What helps Israel stay at the top of the list
Among the factors that may explain Israel’s high position, strong family and community ties, a high level of mutual support, developed medicine, a dynamic economy, and the society’s ability to quickly adapt to crises are usually mentioned. Even during periods of war, for many Israelis, an important source of stability remains the feeling of belonging to a common national project and understanding that the country does not dissolve into chaos but resists it.
That is why Israel’s place in the top ten cannot be perceived as a coincidence. It reflects how citizens assess their own lives within a complex but still functioning system.
Ukraine in the happiness ranking: what does the 111th place mean against the backdrop of war
Ukraine ranked 111th and maintained last year’s position. This is a very low result, but it seems logical against the backdrop of a full-scale war, economic losses, constant threat of shelling, destruction of infrastructure, and deep social fatigue.
If for Israel a high result shows the resilience of society under pressure, then Ukraine’s position reflects the price the country pays for resisting Russian aggression. It is important not to simplify the picture here. Ukraine’s low place does not mean that Ukrainians are ‘unhappy’ in a domestic or emotional sense. It is about a much broader indicator — the overall assessment of quality of life, planning horizon, sense of security, and confidence in the future. In a country where millions of people have experienced the loss of home, loved ones, work, or familiar environment, such a result does not look like a surprise but a direct consequence of the war.

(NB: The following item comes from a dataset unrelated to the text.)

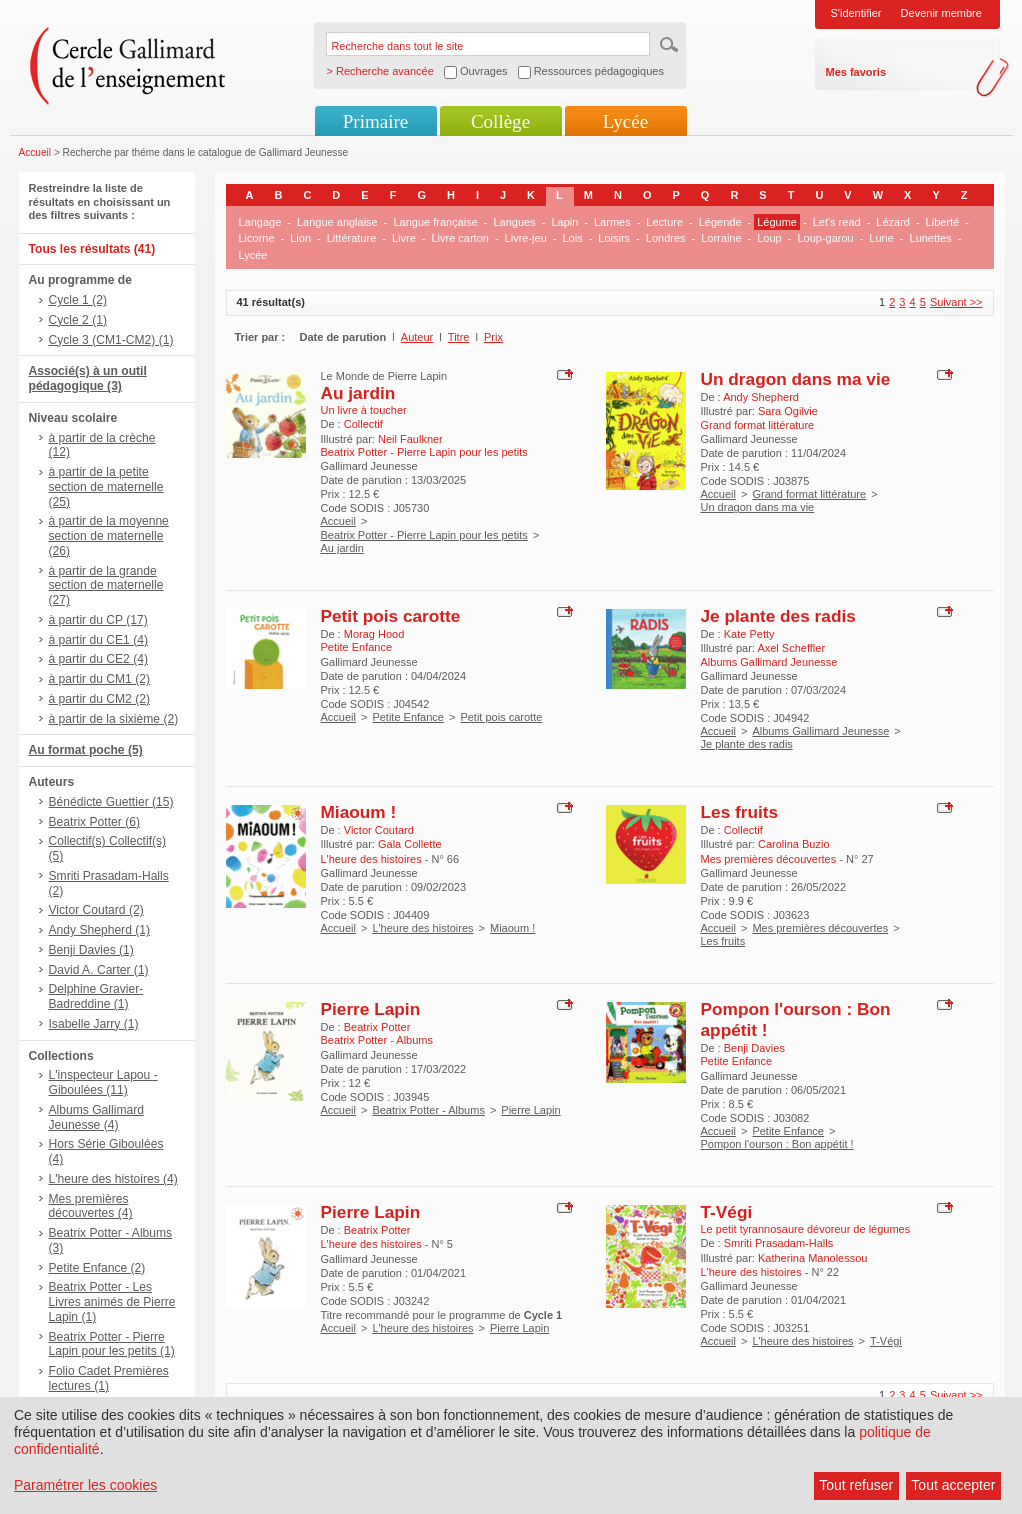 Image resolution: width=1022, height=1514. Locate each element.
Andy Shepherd (761, 397)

Additional resonance is caused by the fact that Ukraine is below Palestine in the list, which took the 109th position. Such comparisons almost always cause disputes because the ranking is based on subjective self-assessment and combines several different social indicators. But the fact itself remains politically and psychologically sensitive: it emphasizes how deeply the war has changed the everyday life of Ukrainian society.
Why the comparison of Israel and Ukraine is particularly indicative
Israel and Ukraine today should be considered not as opposites, but as two different examples of life under threat. Israel has existed in a state of constant readiness for decades and has developed mechanisms of social resilience. Ukraine is experiencing a full-scale war as a relatively new and extremely destructive stage of its modern history. Therefore, the difference between the eighth and 111th places is not a competition, but an indicator of how differently wars and threats are integrated into the structure of the state, society, and everyday life.
For the Israeli reader, there is another important conclusion here. Israel’s high place should not be reassuring but should remind how valuable functioning institutions, social solidarity, and the society’s ability to maintain trust even in difficult periods are. And Ukraine’s result, in turn, reminds how quickly war can destroy familiar supports and push the country far back in terms of quality of life.
That is why the 2026 happiness ranking is not just an international table. For Israel, it has become a confirmation of internal strength. For Ukraine, a painful but honest reflection of the burden of war. And for everyone who follows the region and the fate of the two countries, it is another reminder that happiness in the modern world increasingly depends not only on income and statistics but also on security, trust, social resilience, and the ability of people to maintain the meaning of life even in an era of prolonged crises.